W 1978 roku Płomień Milowice prowadzony przez Aleksandra Skibę w składzie: Ryszard Bosek, Wiesław Gawłowski, Włodzimierz Sadalski, Leszek Molenda, Jan Rogowicz, Jerzy Malinowski, Krzysztof Kasprzyk, Waldemar Wspaniały, Wojciech Piątek, Waldemar Kmera, Wiesław Pawlik jako jedyny dotychczas z naszego kraju sięgnął po Puchar Europy - najcenniejszy w kategorii pucharowej. W finałowym turnieju, który został rozegrany w Bazylei Płomień Milowice pokonał kolejno Boronkay Stambuł 3:0, Starlift Haga 3:1 i Aero Odolena Voda 3:2.
W tegorocznych rozgrywkach europejskich przed szansą powtórzenia sukcesu drużyny Płomień Milowice stanęły dwa polskie zespoły - Tytan AZS Częstochowa i AZS Politechnika Warszawska. To pierwszy w historii polskiej siatkówki oraz gier zespołowych finał, kiedy po przeciwnych stronach siatki staną dwie polskie ekipy.
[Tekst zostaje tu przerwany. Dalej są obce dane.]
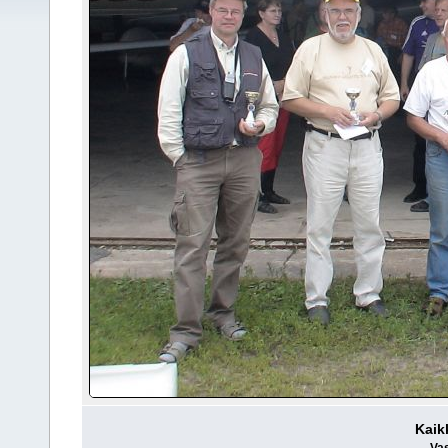
Kaikk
Podczas pierwszego meczu między tymi dwoma zespołami lepsi okazali się Akademicy z Częstochowy, którzy pokonali na wyjeździe stołeczną Politechnikę 3:1. – Wygrywając pierwszy mecz zrobiliśmy już mały krok do tego, żeby wygrać finał. Jednak w sobotę czeka nas jeszcze jeden mecz, który z pewnością nie będzie łatwy – mówi Dawid Murek, kapitan AZS-u Częstochowa.
Podobnego zdania jest również rozgrywający częstochowian, Fabian Drzyzga - AZS Politechnika Warszawska nie ma już nic do stracenia. Jeśli przegrają mecz to przegrają, bo ponieśli porażkę też u siebie. Jednak w mojej ocenie zawodnicy przyjadą zmobilizowani. Po wtorkowym meczu jestem święcie przekonany, że trener Radosław Panas każe im jak najszybciej zapomnieć o tym spotkaniu. Przyjadą w pełni gotowi do walki. Można się spodziewać „walki na noże”.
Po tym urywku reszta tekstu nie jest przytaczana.